Support Questions
Find answers, ask questions, and share your expertise
Announcements
Alert: Welcome to the Unified Cloudera Community. Former HCC members be sure to read and learn how to activate your account here.

How to pass --files to spark action with oozie

How to pass --files to spark action with oozie

Rising Star

Hi,

I created a spark application that is configured thanks to a bunch of properties files that I specify at runtime with --files option of spark-submit command.

These local files are automatically copied to spark containers so that my job running in executors can read them to adjust its behavior.
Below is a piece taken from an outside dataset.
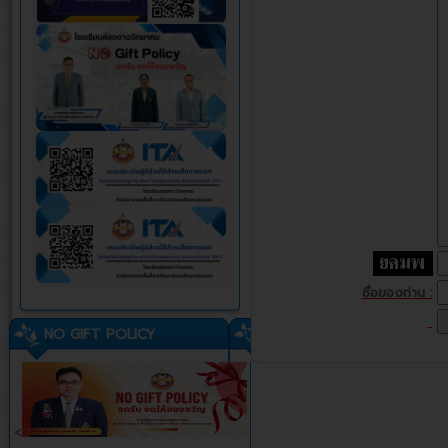
ชื่อของท่าน :
NO GIFT POLICY
<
Great, this works like a charm.

Now, I want to schedule this spark-submit action every hour with oozie, but couldn't find how to proceed to pass these configuration files properly to my spark job thanks to oozie... I guess I have to copy these files to HDFS and ask oozie to launch the spark action and pass it thoses hdfs files, but cannot figure out how to achieve this... Does anyone have a clue about this ? Thanks a lot for your help Sebastien

2 REPLIES 2

Re: How to pass --files to spark action with oozie

New Contributor

Hi @Sebastien Chausson,

I'm facing the same issue, did you find any way to pass files to an oozie spark action please ?

Thanks

Highlighted

Re: How to pass --files to spark action with oozie

Contributor

@Sebastien Chausson

You can do this by adding --files in the spark-opts tag of your spark action.

<spark-opts>--executor-memory 20G --num-executors 50 --files hdfs://(complete hdfs path)</spark-opts>

As an alternative you could use a shell action and pass your spark submit command directly to it.